Но оказалось — сборник нацелен не столько на обличение тоталитарных режимов и приемов подавления человеческой личности, сколько на поиски причин несостоятельности творческой интеллигенции в противостоянии этим режимам. «Оказалось», потому что наличие материалов по этому поводу — совпадение, а не чей-либо сознательный подбор на заданную тему.

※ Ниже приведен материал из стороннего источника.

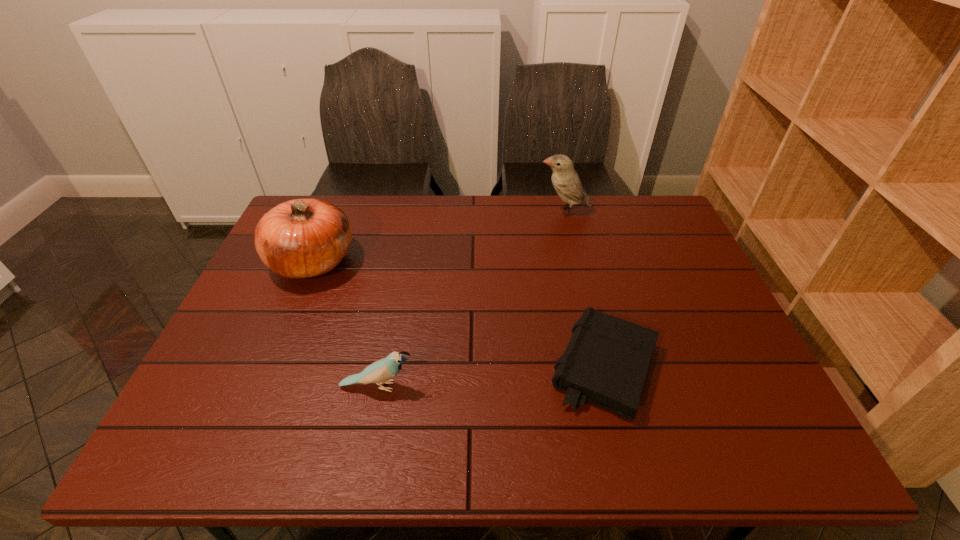 This screenshot has height=540, width=960. What are the coordinates of `free spot between the farthest object and the pumpkin` in the screenshot? It's located at (439, 237).

Locate an element on the screen. The height and width of the screenshot is (540, 960). free point between the second farthest object and the farther bird is located at coordinates (439, 237).

Identify the location of vacant region between the Bible and the farther bird. (584, 289).

You are a GUI agent. You are given a task and a screenshot of the screen. Output one action in this format:
    pyautogui.click(x=<x>, y=<y>)
    Task: Click on the closest object to the Bible
    The height and width of the screenshot is (540, 960).
    Given the screenshot: What is the action you would take?
    pyautogui.click(x=380, y=372)

This screenshot has width=960, height=540. I want to click on the second closest object to the Bible, so click(565, 180).

Find the location of a particular element. vacant space that satisfies the following two spatial constraints: 1. at the face of the taller bird; 2. on the front side of the third nearest object is located at coordinates coord(577,261).

The width and height of the screenshot is (960, 540). I want to click on vacant region that satisfies the following two spatial constraints: 1. on the front side of the Bible; 2. at the face of the nearer bird, so click(x=609, y=387). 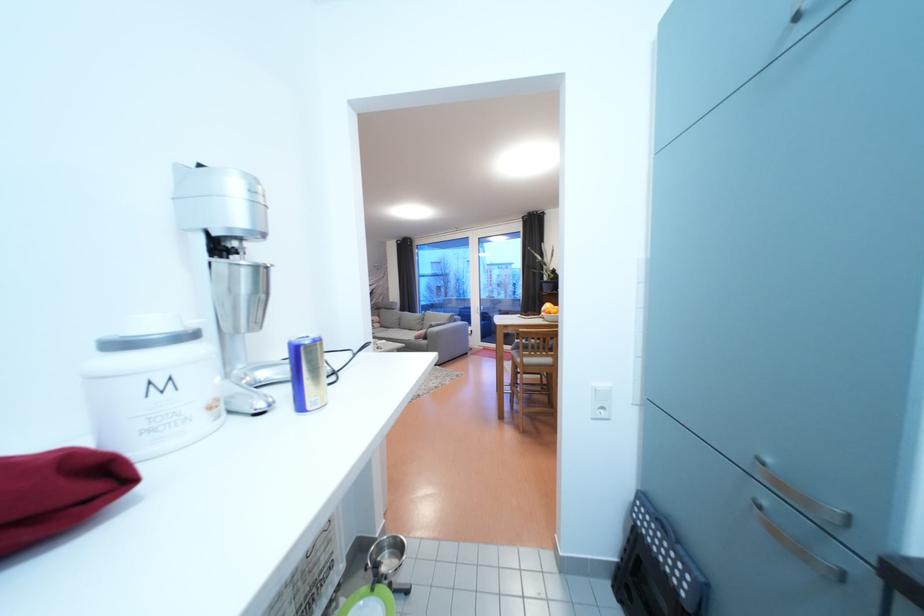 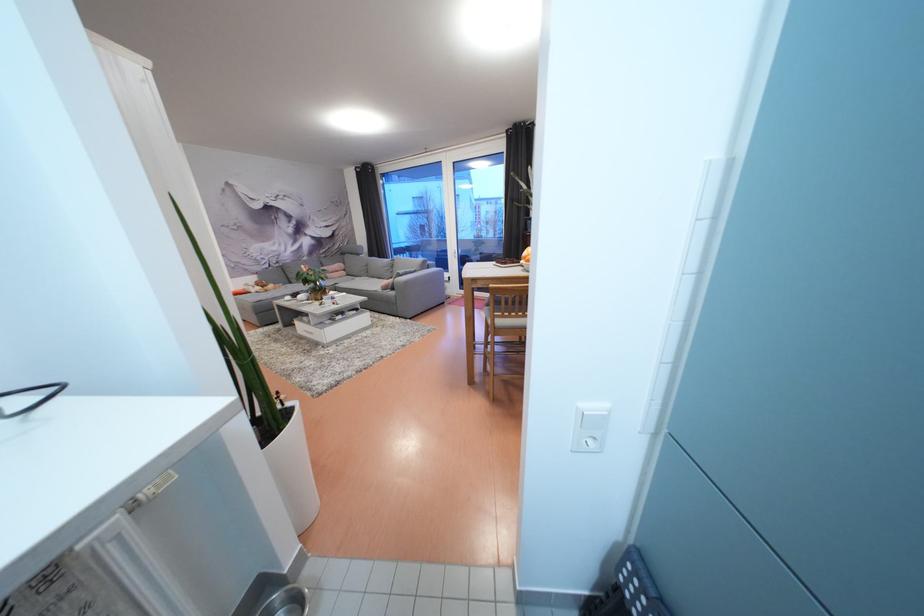 Question: How did the camera likely rotate?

Тибор Самуэли (в статье «Интеллигенция и революция») считал, что созданный революцией новый строй не столько развивал традиции самодержавия, сколько абсорбировал ментальность революционной интеллигенции. Иван Свитак («Кризис левой») видел причину поражения пражской интеллигенции в том, что, предаваясь иллюзиям, она не имела представления о реальных функциях режима, который хотела реформировать. А. Якушев приходил к выводу, что «демократическое мышление» 60-х годов формально опирается на цели и идеи советской государственной системы. По Белинкову выходило, что во всякой революции заложено ее термидорианское завершение.
Кроме «Побега» и «Страны рабов…» в «Новом колоколе» были также напечатаны черновики Белинкова об Ахматовой и Солженицыне — героях несостоявшейся третьей части трилогии о независимом художнике, противостоящем давлению власти.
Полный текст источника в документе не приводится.